Dance more. It's a bit hard now in my little temporary room but its made me miss having a speaker and playing my music really loud and just having little dance parties when i can't sleep, i wanna get back into that, just in my undies or my towel or whatever and just dancing.
Give more. I want this to be a very generous year. Giving without wanting to receive anything in return, making people feel good and happy about themselves and the world around them, that there are still good people in the world. "The world is full of nice people, if you can't find one, be one"
Write more. I write a lot, lists, journals, emails, job applications ahahahhaa but I want to write more on here and write more of my life down. I email my mum every single day as like a diary entry, then I copy those emails into blogposts so that i can always go back and see and all that stuff. But on this blog, last year my goal was to write 100 posts in a year and 10 a month and i did a lot of diary entries for that because i was doing fun and exciting things, but since i have my journal blog and i will be out just living life, my goal for this year is simply just 5 posts a month. and i think thats quite reasonable. That's 1 post a week plus my monthly favourites so i think that's good. And by not having an overall total to achieve, i wont fizzle out when i hit that mark like i did last year when i got to 100 posts.
Cook more. I'm basically an adult now but like it's that awkward stage where i'm not an adult ahahaha but i live with my nana and grandad and i make all my own food, i dont eat what they eat, i buy a different set of groceries at the supermarket and lately all thats been consisting of is pizza and chips. So i want to broaden my horizons and actually start cooking instead of taking things from the freezer and putting them in the oven, actually buying ingredients instead of boxes of ready meals ahahahaha so yeah how bout cook at least two meals a week, from actual ingredients. I think thats easy enough to achoeve.

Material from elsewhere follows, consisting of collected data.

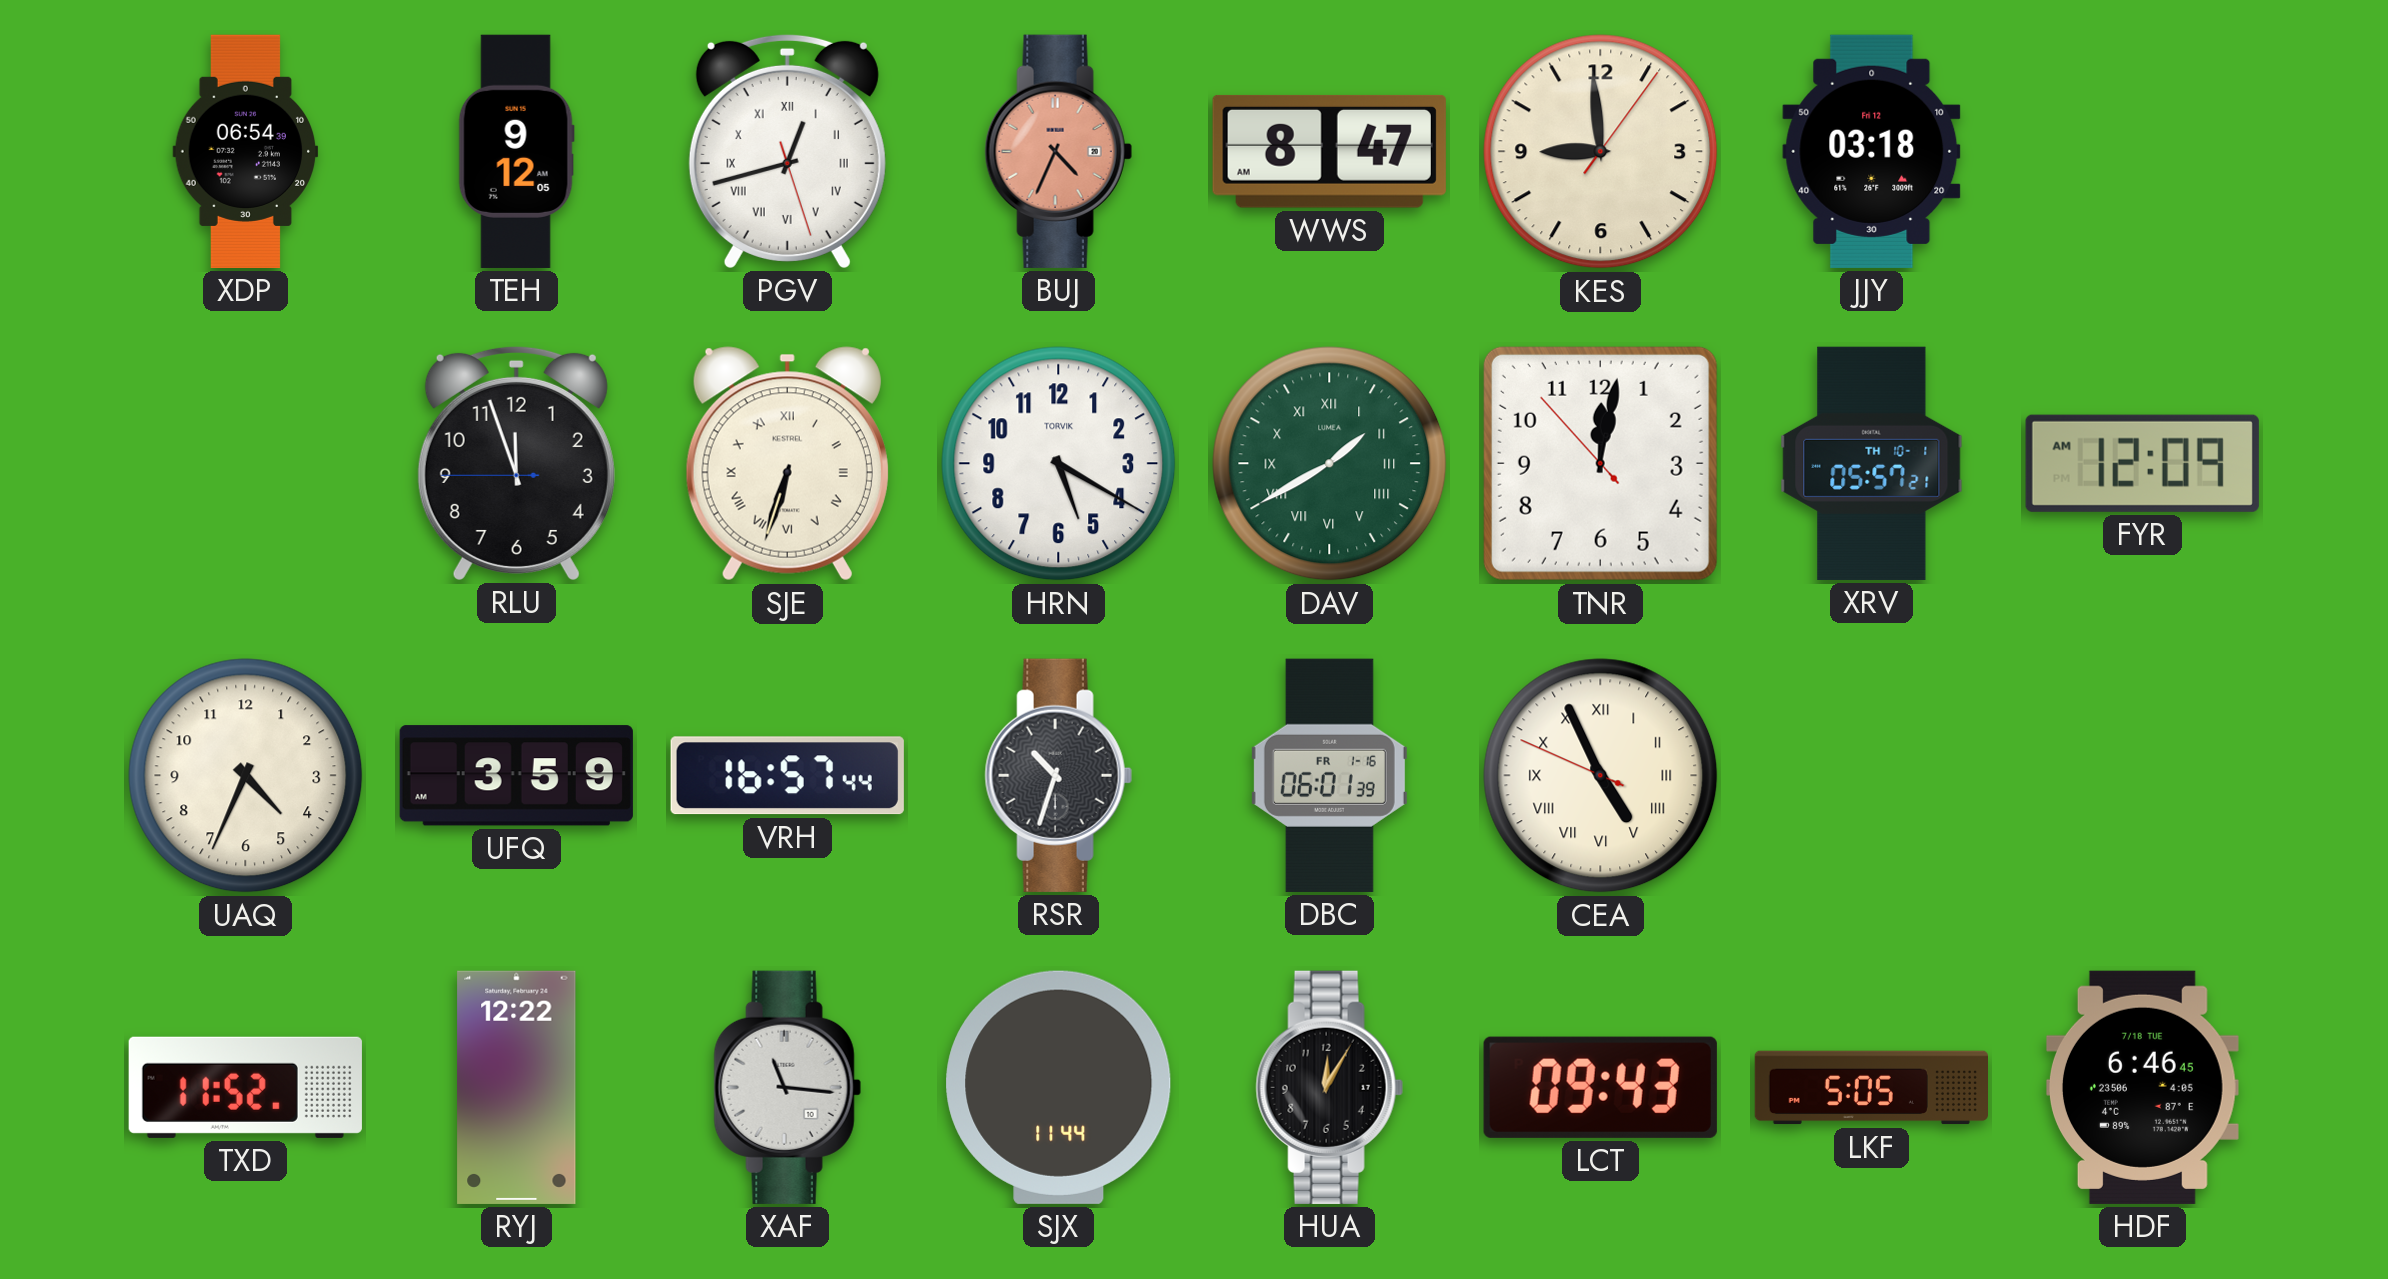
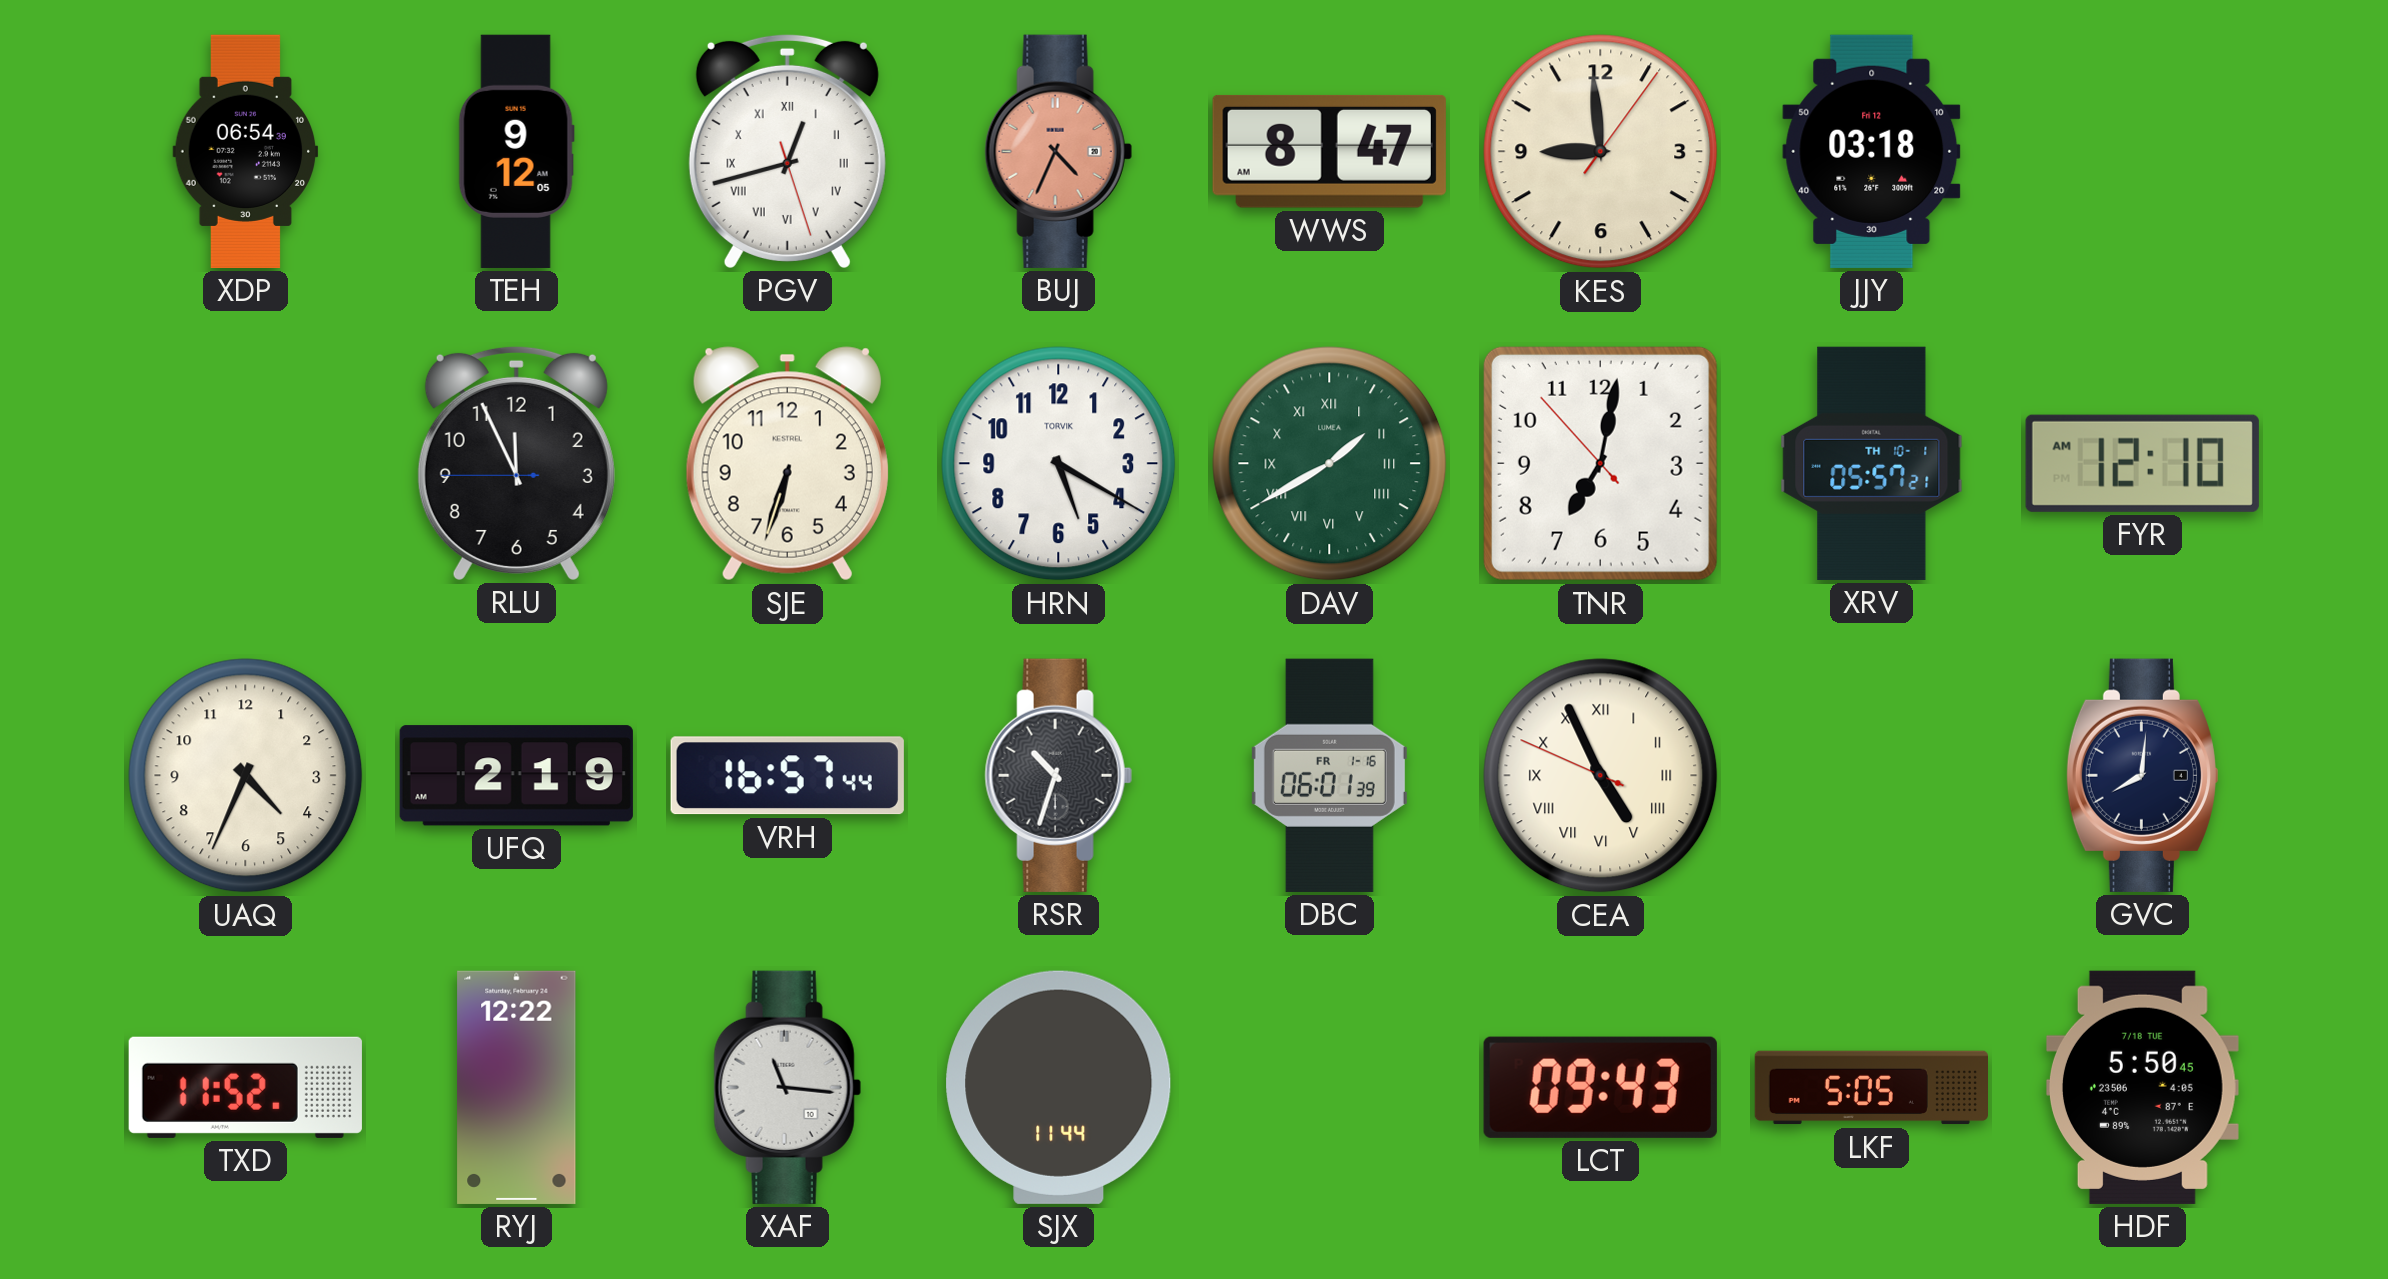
RLU: 11:56 -> 11:55
SJE numerals: Roman -> Arabic
TNR: 12:01 -> 7:01
FYR: 12:09 -> 12:10
UFQ: 3:59 -> 2:19
GVC: none -> 8:01
HUA: 12:05 -> none
HDF: 6:46 -> 5:50
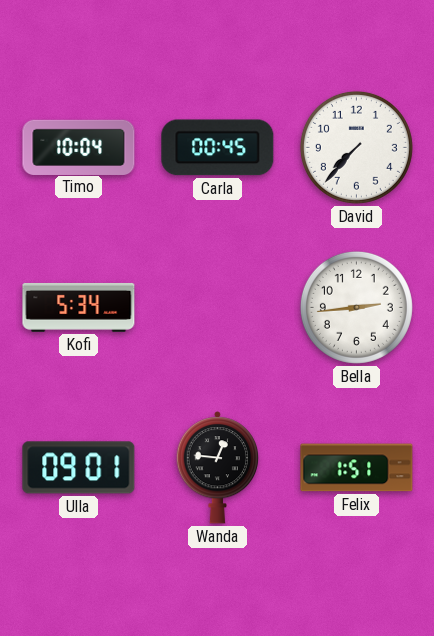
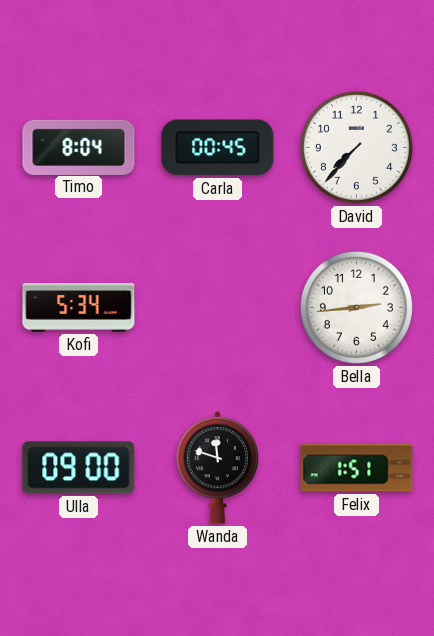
Timo: 10:04 -> 8:04
Ulla: 09:01 -> 09:00
Wanda: 12:46 -> 11:48
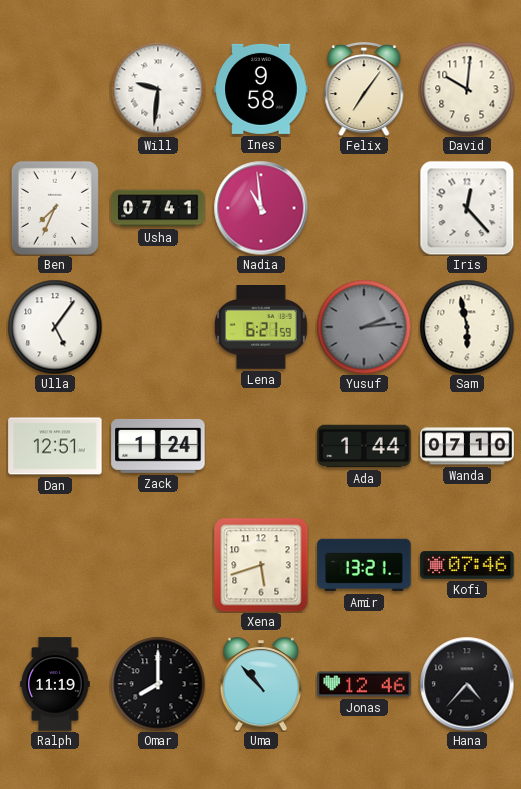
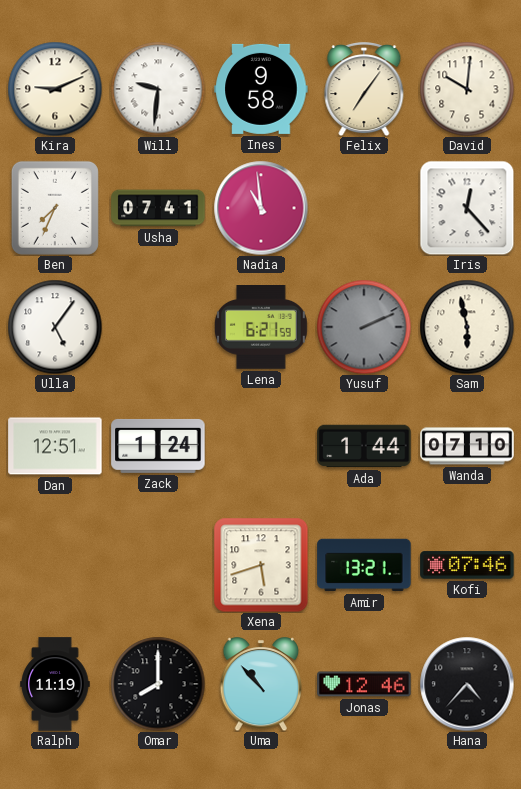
Kira: none -> 9:11
Yusuf: 2:14 -> 2:11
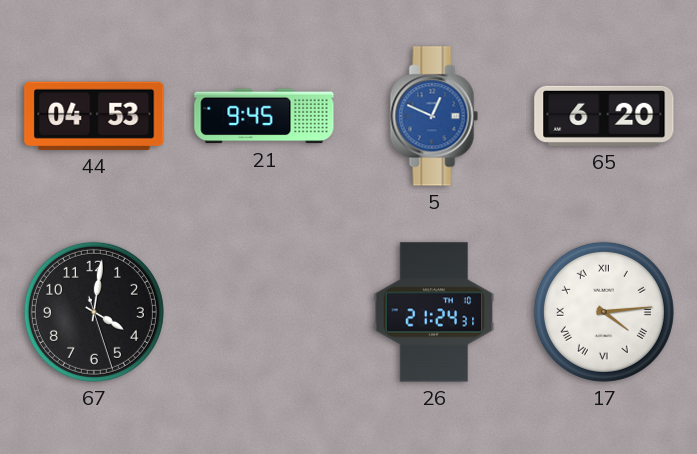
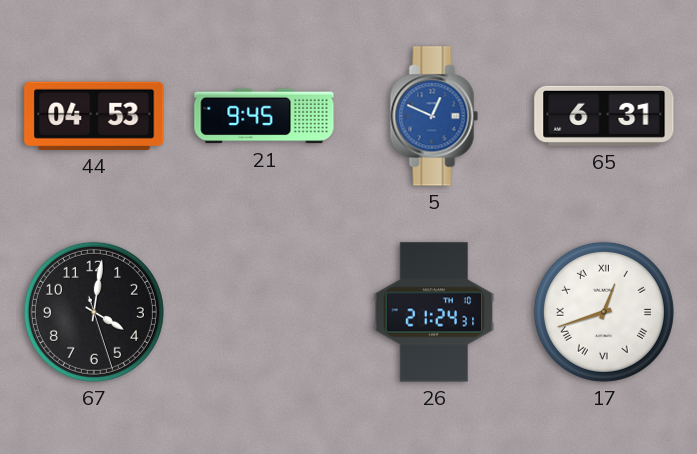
65: 6:20 -> 6:31
17: 4:14 -> 12:42
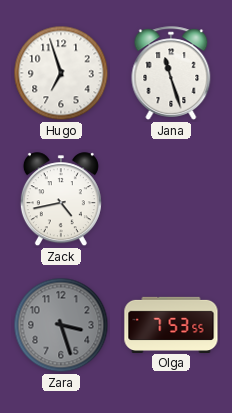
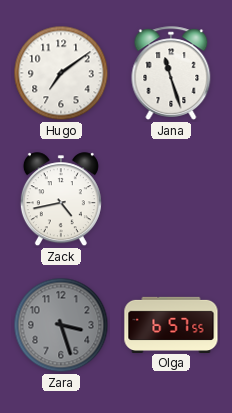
Hugo: 6:57 -> 7:09
Olga: 7:53 -> 6:57
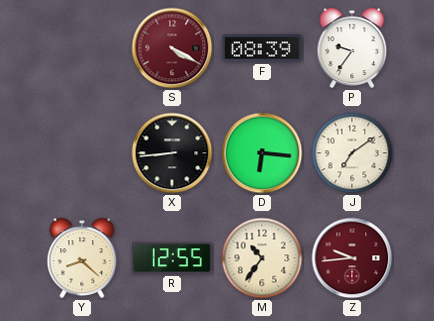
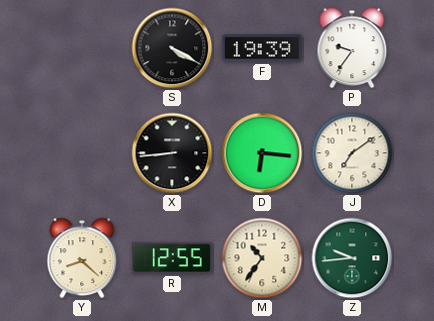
S dial: burgundy -> black
F: 08:39 -> 19:39
Z dial: burgundy -> green
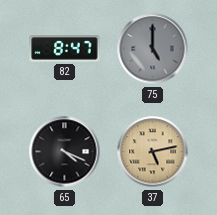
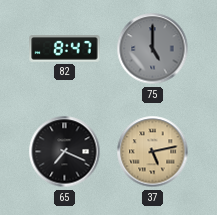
65: 4:19 -> 7:19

Appreciate more. Mum always says she loves doing things with and for me because I show my emotions, like I think I am quite vocal and honest about how I'm feelings, not as much as others, but better than Ton and Gregor who never say anything ahahahhahahaha. But I want to be much more vocal about appreciating people and the big and little things they do, not just for me but for everyone, just appreciate everything and everyone around me.
Create more. People always tell me I'm a creative person but I don't really believe it because there are people more creative than me, but that's stupid coz there's always someone better, there's only one best and so I should just work on using my creative abilities. So I want to do that. Create beautiful things that are cool ahahahahah.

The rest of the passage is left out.